(TASK INPUT begins)

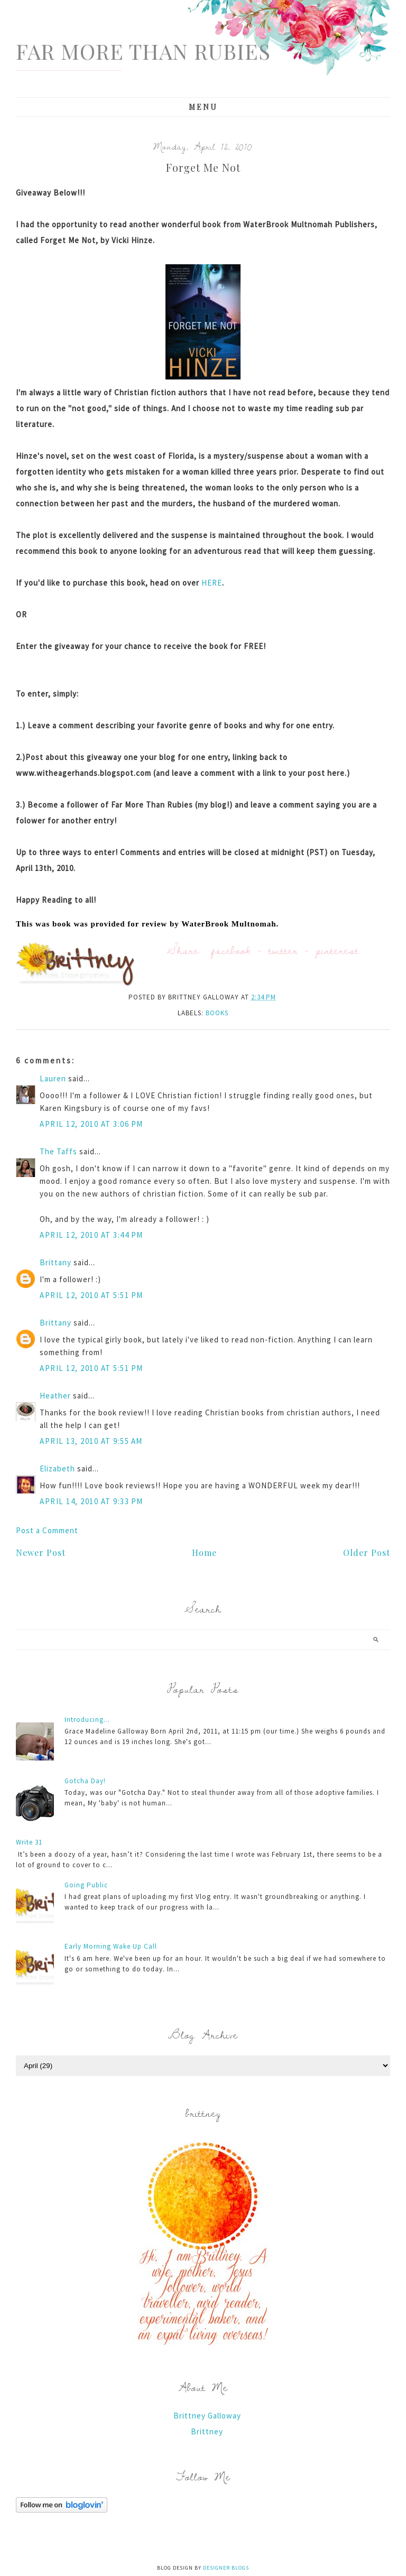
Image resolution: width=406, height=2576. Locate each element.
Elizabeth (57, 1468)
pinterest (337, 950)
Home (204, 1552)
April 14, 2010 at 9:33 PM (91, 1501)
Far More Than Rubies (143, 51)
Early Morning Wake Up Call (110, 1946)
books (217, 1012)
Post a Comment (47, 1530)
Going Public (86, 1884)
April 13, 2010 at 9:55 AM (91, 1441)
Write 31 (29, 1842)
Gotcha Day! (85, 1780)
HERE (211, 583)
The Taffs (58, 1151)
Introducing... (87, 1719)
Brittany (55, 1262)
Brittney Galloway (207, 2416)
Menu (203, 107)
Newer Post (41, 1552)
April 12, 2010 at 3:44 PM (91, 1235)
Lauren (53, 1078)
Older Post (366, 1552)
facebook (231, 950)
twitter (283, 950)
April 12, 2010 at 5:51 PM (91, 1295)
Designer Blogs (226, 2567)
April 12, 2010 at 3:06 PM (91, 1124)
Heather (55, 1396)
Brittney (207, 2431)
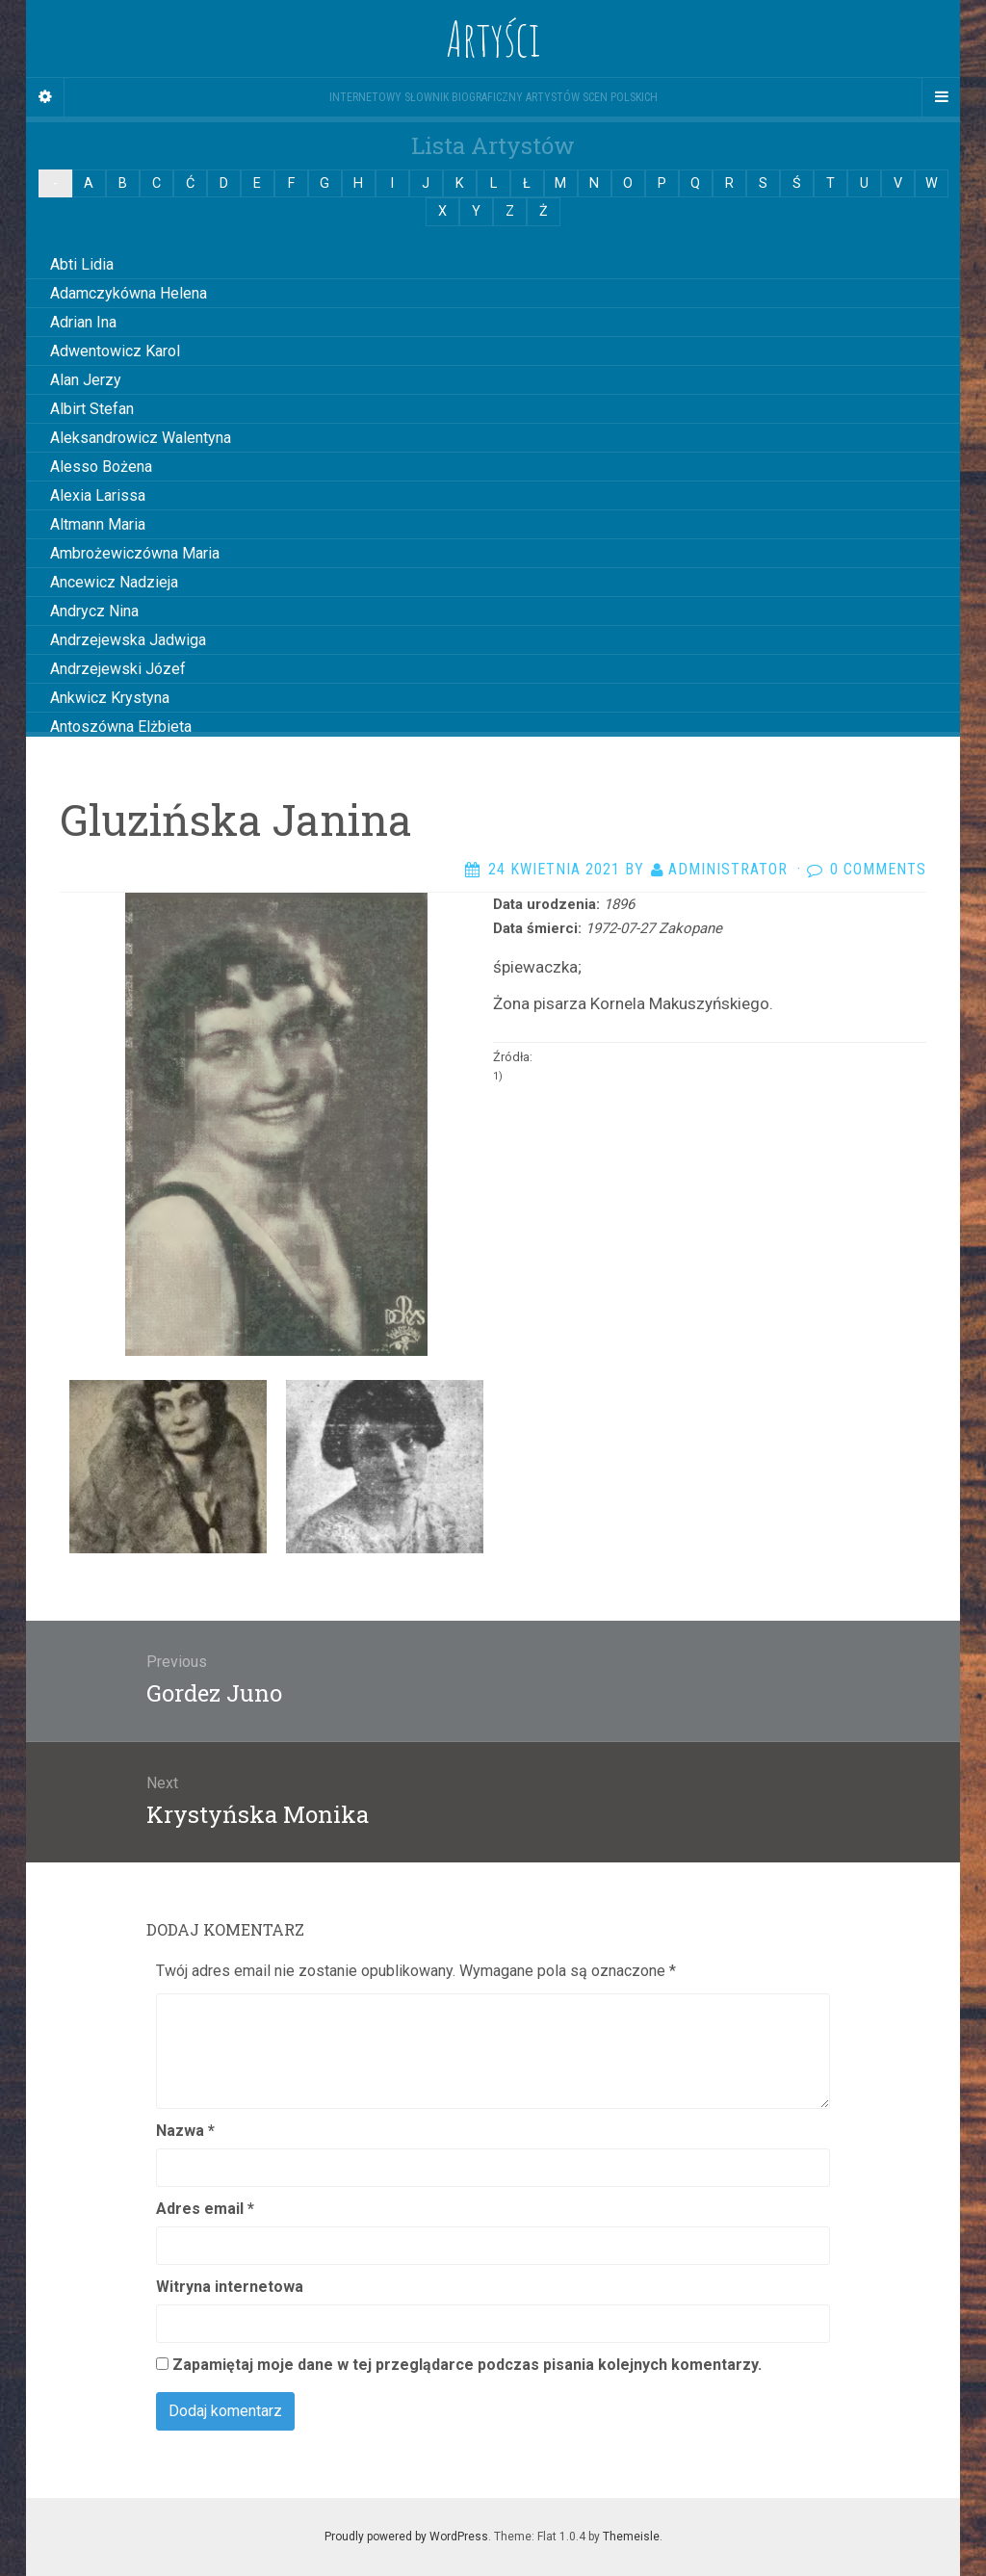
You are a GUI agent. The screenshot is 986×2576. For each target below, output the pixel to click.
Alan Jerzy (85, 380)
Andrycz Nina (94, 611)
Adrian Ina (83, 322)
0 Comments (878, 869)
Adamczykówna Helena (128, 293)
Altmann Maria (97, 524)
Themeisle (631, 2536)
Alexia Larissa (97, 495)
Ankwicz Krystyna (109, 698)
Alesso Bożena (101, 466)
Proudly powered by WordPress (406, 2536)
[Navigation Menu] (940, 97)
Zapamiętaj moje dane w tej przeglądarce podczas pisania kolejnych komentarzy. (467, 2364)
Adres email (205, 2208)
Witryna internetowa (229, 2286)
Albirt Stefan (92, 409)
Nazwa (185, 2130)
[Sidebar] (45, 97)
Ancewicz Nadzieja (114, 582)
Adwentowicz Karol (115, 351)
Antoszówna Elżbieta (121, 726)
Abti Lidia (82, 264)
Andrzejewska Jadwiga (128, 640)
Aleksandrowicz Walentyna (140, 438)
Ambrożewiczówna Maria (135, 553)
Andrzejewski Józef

(TASK INPUT ends)

**EXERCISE GOAL:** Without the pictures, return the records above exactly as written.

**REPLY TO THE EXERCISE:**
Image resolution: width=406, height=2576. Locate each element.
Elizabeth (57, 1468)
pinterest (337, 950)
Home (204, 1552)
April 14, 2010 at 9:33 PM (91, 1501)
Far More Than Rubies (143, 51)
Early Morning Wake Up Call (110, 1946)
books (217, 1012)
Post a Comment (47, 1530)
Going Public (86, 1884)
April 13, 2010 at 9:55 AM (91, 1441)
Write 31 (29, 1842)
Gotcha Day! (85, 1780)
HERE (211, 583)
The Taffs (58, 1151)
Introducing... (87, 1719)
Brittany (55, 1262)
Brittney Galloway (207, 2416)
Menu (203, 107)
Newer Post (41, 1552)
April 12, 2010 at 3:44 PM (91, 1235)
Lauren (53, 1078)
Older Post (366, 1552)
facebook (231, 950)
twitter (283, 950)
April 12, 2010 at 5:51 PM (91, 1295)
Designer Blogs (226, 2567)
April 12, 2010 at 3:06 PM (91, 1124)
Heather (55, 1396)
Brittney (207, 2431)
You are a GUI agent. The screenshot is 986×2576. For each target below, output the pixel to click.
Alan Jerzy (85, 380)
Andrycz Nina (94, 611)
Adrian Ina (83, 322)
0 Comments (878, 869)
Adamczykówna Helena (128, 293)
Altmann Maria (97, 524)
Themeisle (631, 2536)
Alexia Larissa (97, 495)
Ankwicz Krystyna (109, 698)
Alesso Bożena (101, 466)
Proudly powered by WordPress (406, 2536)
[Navigation Menu] (940, 97)
Zapamiętaj moje dane w tej przeglądarce podczas pisania kolejnych komentarzy. (467, 2364)
Adres email (205, 2208)
Witryna internetowa (229, 2286)
Albirt Stefan (92, 409)
Nazwa (185, 2130)
[Sidebar] (45, 97)
Ancewicz Nadzieja (114, 582)
Adwentowicz Karol (115, 351)
Antoszówna Elżbieta (121, 726)
Abti Lidia (82, 264)
Andrzejewska Jadwiga (128, 640)
Aleksandrowicz Walentyna (140, 438)
Ambrożewiczówna Maria (135, 553)
Andrzejewski Józef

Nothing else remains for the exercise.